=== Exercise objective ===
Search the records for lines with the word "something" and copy each match.

=== Material shown ===
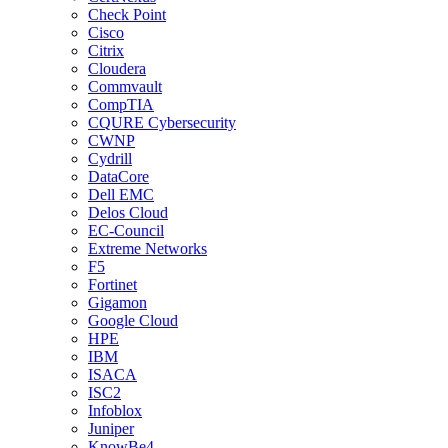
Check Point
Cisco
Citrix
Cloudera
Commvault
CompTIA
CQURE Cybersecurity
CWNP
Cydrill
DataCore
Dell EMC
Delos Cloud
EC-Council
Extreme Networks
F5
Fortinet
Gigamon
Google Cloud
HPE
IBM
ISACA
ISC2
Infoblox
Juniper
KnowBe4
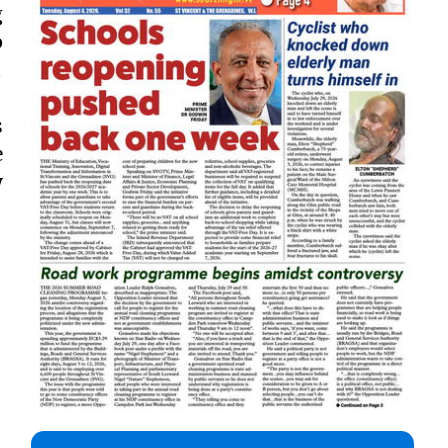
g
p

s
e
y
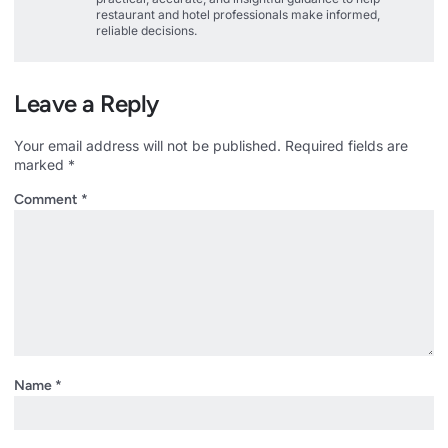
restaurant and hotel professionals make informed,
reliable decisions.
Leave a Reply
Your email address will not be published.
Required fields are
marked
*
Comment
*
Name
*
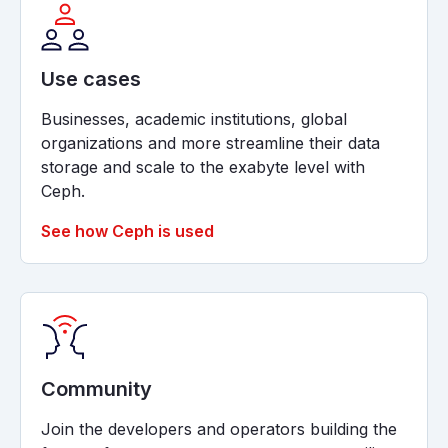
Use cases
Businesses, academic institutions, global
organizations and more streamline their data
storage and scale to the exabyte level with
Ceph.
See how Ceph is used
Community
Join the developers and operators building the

...

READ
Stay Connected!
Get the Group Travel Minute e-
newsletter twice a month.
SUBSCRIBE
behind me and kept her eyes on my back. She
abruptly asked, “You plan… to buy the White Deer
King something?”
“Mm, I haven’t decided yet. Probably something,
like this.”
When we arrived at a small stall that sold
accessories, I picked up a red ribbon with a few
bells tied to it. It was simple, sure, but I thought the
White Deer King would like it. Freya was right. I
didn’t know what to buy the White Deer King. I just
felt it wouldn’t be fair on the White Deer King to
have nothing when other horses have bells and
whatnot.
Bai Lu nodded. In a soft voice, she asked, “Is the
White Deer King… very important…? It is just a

=== Written solution ===
King something?”
“Mm, I haven’t decided yet. Probably something,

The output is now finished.